In 1891, the company's headquarters were moved to Goebenstrasse, where the Elsbachhaus was built in several construction phases from 1909. From 1907, Elsbach was a public limited company. In 1914, the company was the largest underwear factory on the European continent (excluding Great Britain). More than 1200 factory workers and several thousand home workers were employed. Branches were established in Löhne, Lage and Bielefeld. In 1922, 123 employees, 1067 factory workers and 1481 home workers worked for Elsbach. After the period of inflation, the number of employees declined.

== Nazi-era persecution and loss ==
When the Nazis came to power in Germany in 1933, the Elsbach family was persecuted because of their Jewish heritage. Due to antisemitic racial laws, they had to sell their shares in 1938 as part of the Aryanization process. The company was taken over by Ahlers and renamed Herforder Wäschefabriken AG. At the end of the Second World War, the factory buildings were severely damaged by fire and looting.

== Postwar ==
After the war, the military government of the British occupation zone confiscated Ahlers' share package. The former managing director Kurt Elsbach, the son of Hermann Elsbach, who had fled abroad, returned to the company in 1947, but died in 1954. From 1952, the company was again called Elsbach Wäschefabriken AG. The shares were returned to the Elsbach family. However, Ahlers remained a shareholder, took over the company completely in 1964 and converted it into a GmbH. In 1992, the Elsbach name was removed from the company in connection with the pending insolvency proceedings, and the company went bankrupt in 1993. The Elsbach brand was continued by Elsbach Hemdenmanufaktur GmbH in Ibbenbüren, which was dissolved in 1998.

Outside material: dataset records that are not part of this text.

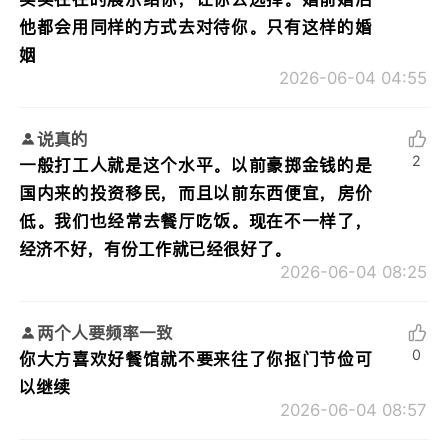
他都会用同样的方式去对待你。只有这样的婚
姻
2026-06-04 04:55
说真的
2
一般打工人就是这个水平。以前豪掷金钱的是
国内来的投资移民，而且以前东西便宜，房价
低。我们也经常去餐厅吃饭。现在不一样了，
经济不好，有份工作就已经很好了。
2026-06-04 08:25
两个人要频率一致
0
你大方喜欢好餐馆就不要来往了你抠门节俭可
以继续
2026-06-04 08:57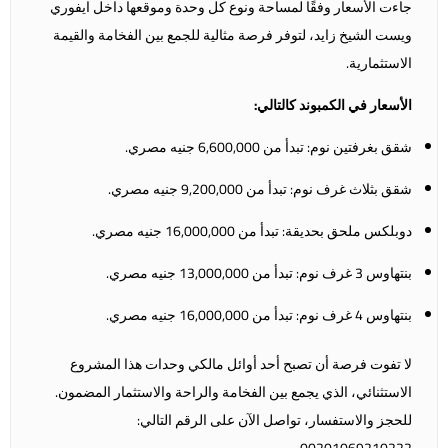
جاءت الأسعار وفقًا لمساحة ونوع كل وحدة وموقعها داخل
ايفوري
ويست الشيخ زايد،
لتوفر فرصة مثالية للجمع بين الفخامة والقيمة
الاستثمارية.
الأسعار في الكمبوند كالتالي:
شقق بغرفتين نوم: تبدأ من 6,600,000 جنيه مصري.
شقق بثلاث غرف نوم: تبدأ من 9,200,000 جنيه مصري.
دوبلكس ملحق بحديقة: تبدأ من 16,000,000 جنيه مصري.
بنتهاوس 3 غرف نوم: تبدأ من 13,000,000 جنيه مصري.
بنتهاوس 4 غرف نوم: تبدأ من 16,000,000 جنيه مصري.
لا تفوت فرصة أن تصبح أحد أوائل مالكي وحدات هذا المشروع
الاستثنائي، الذي يجمع بين الفخامة والراحة والاستثمار المضمون.
للحجز والاستفسار، تواصل الآن على الرقم التالي:
00201069210222.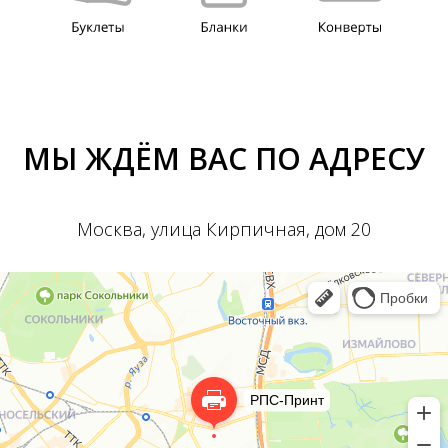
МЫ ЖДЁМ ВАС ПО АДРЕСУ
Москва, улица Кирпичная, дом 20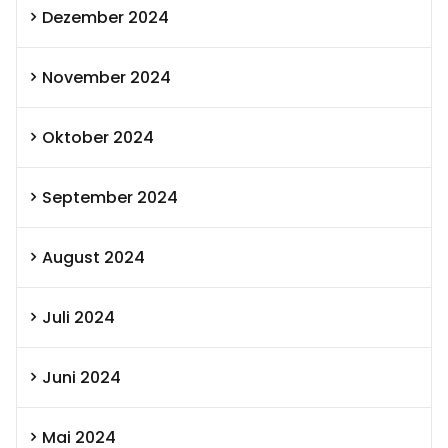
Dezember 2024
November 2024
Oktober 2024
September 2024
August 2024
Juli 2024
Juni 2024
Mai 2024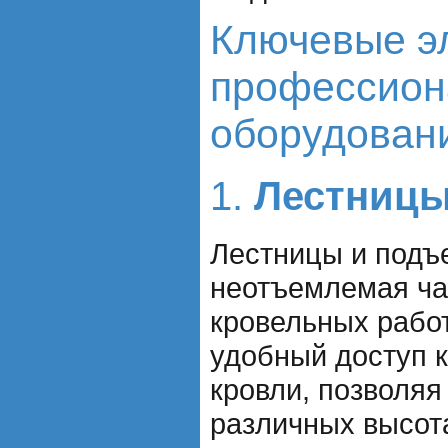
Ключевые э
профессион
оборудован
1.
Лестницы
Лестницы и подъ
неотъемлемая ча
кровельных рабо
удобный доступ 
кровли, позволяя
различных высота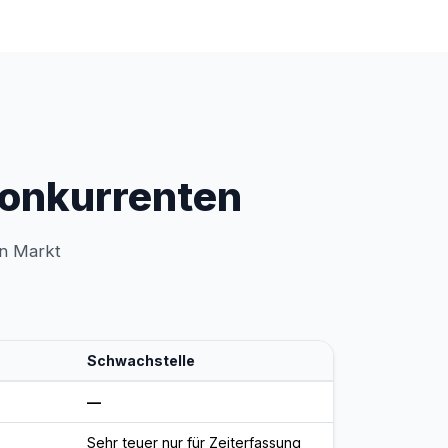
 Konkurrenten
en Markt
Schwachstelle
—
Sehr teuer nur für Zeiterfassung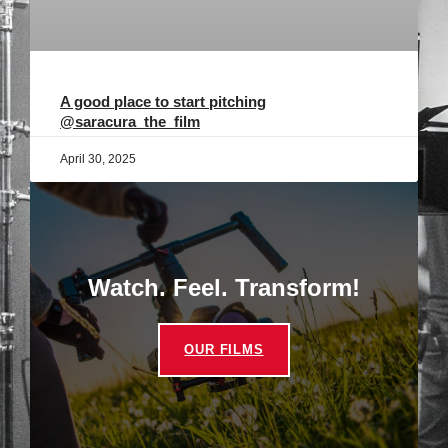
A good place to start pitching
@saracura_the_film
April 30, 2025
Watch. Feel. Transform!
OUR FILMS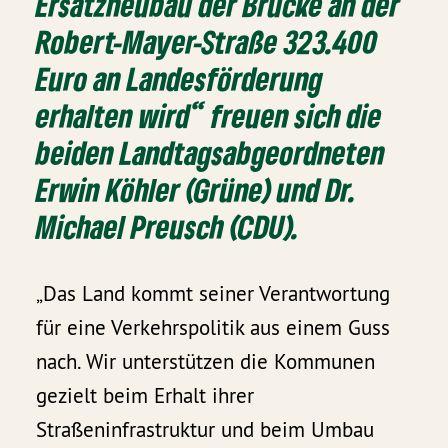
Ersatzneubau der Brücke an der
Robert-Mayer-Straße 323.400
Euro an Landesförderung
erhalten wird“ freuen sich die
beiden Landtagsabgeordneten
Erwin Köhler (Grüne) und Dr.
Michael Preusch (CDU).
„Das Land kommt seiner Verantwortung
für eine Verkehrspolitik aus einem Guss
nach. Wir unterstützen die Kommunen
gezielt beim Erhalt ihrer
Straßeninfrastruktur und beim Umbau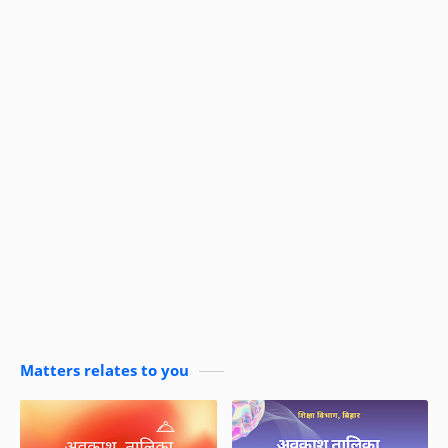
Matters relates to you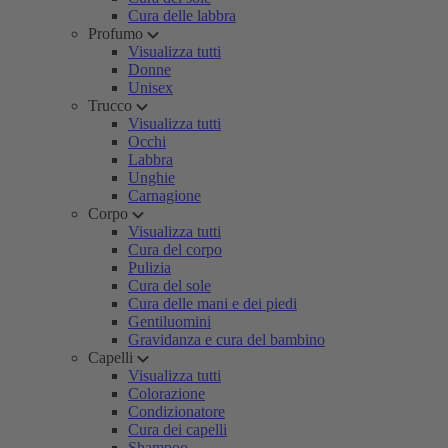
Cura delle labbra
Profumo
Visualizza tutti
Donne
Unisex
Trucco
Visualizza tutti
Occhi
Labbra
Unghie
Carnagione
Corpo
Visualizza tutti
Cura del corpo
Pulizia
Cura del sole
Cura delle mani e dei piedi
Gentiluomini
Gravidanza e cura del bambino
Capelli
Visualizza tutti
Colorazione
Condizionatore
Cura dei capelli
Shampoo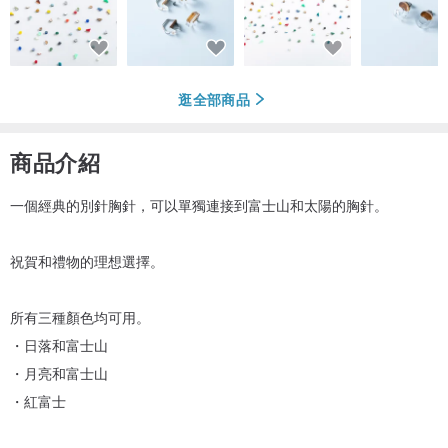
逛全部商品
商品介紹
一個經典的別針胸針，可以單獨連接到富士山和太陽的胸針。
祝賀和禮物的理想選擇。
所有三種顏色均可用。
・日落和富士山
・月亮和富士山
・紅富士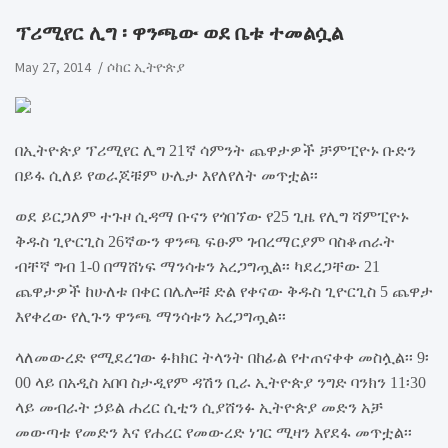
ፕሪሚየር ሊግ ፡ ዋንጫው ወደ ቤቱ ተመልሷል
May 27, 2014
ሶከር ኢትዮጵያ
በኢትዮጵያ ፕሪሚየር ሊግ 21ኛ ሳምንት ጨዋታዎች ቻምፒዮኑ ቡድን
በይፋ ሲለይ የወራጆቹም ሁሌታ እየለየለት መጥቷል፡፡
ወደ ይርጋለም ተጉዞ ሲዳማ ቡናን የጎበኘው የ25 ጊዜ የሊግ ሻምፒዮኑ
ቅዱስ ጊዮርጊስ 26ኛውን ዋንጫ ፍፁም ገብረማርያም ባስቆጠራት
ብቸኛ ግብ 1-0 በማሸነፍ ማንሳቱን አረጋግጧል፡፡ ካደረጋቸው 21
ጨዋታዎች ከሁለቱ በቀር በሌሎቹ ድል የቀናው ቅዱስ ጊዮርጊስ 5 ጨዋታ
እየቀረው የሊጉን ዋንጫ ማንሳቱን አረጋግጧል፡፡
ላለመውረድ የሚደረገው ፉክክር ትላንት በከፊል የተጠናቀቀ መስሏል፡፡ 9፡
00 ላ
ይ
በአዲስ አበባ ስታዲየም ዳሽን ቢራ ኢትዮጵያ ንግድ ባንክን 11፡30
ላይ መብራት ኃይል ሐረር ሲቲን ሲያሸንፉ ኢትዮጵያ መድን አቻ
መውጣቱ የመድን እና የሐረር የመውረድ ነገር ሚዛን እየደፋ መጥቷል፡፡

In summer 2018, the Kuratorium Erinnern Forschen Gedenken e.V. in Herford presented an exhibition entitled "The Elsbachs, a family and company history", which has been on display as a permanent exhibition in the Elsbach House in Herford since the beginning of 2019. A leporello with the plaque texts is available to take away from the exhibition.

== Products ==
In the early days of the company, only women's underwear was produced, later children's, men's and bed linen were added. Shirts were produced at the branch in Lage and collars in Bielefeld. Around 1950, production included sports shirts, shirts, nightwear and work coats.

== Literature ==
- Gustav Schierholz: Geschichte der Herforder Industrie, Herford ca. 1952, S. 68–70.
- Christoph Laue: Zwischen „Arisierung“ und „Wiedergutmachung“ Die Herforder Elsbach AG zwischen 1938 und 1951, in: Historisches Jahrbuch für den Kreis Herford, Bd. 26, Bielefeld 2019.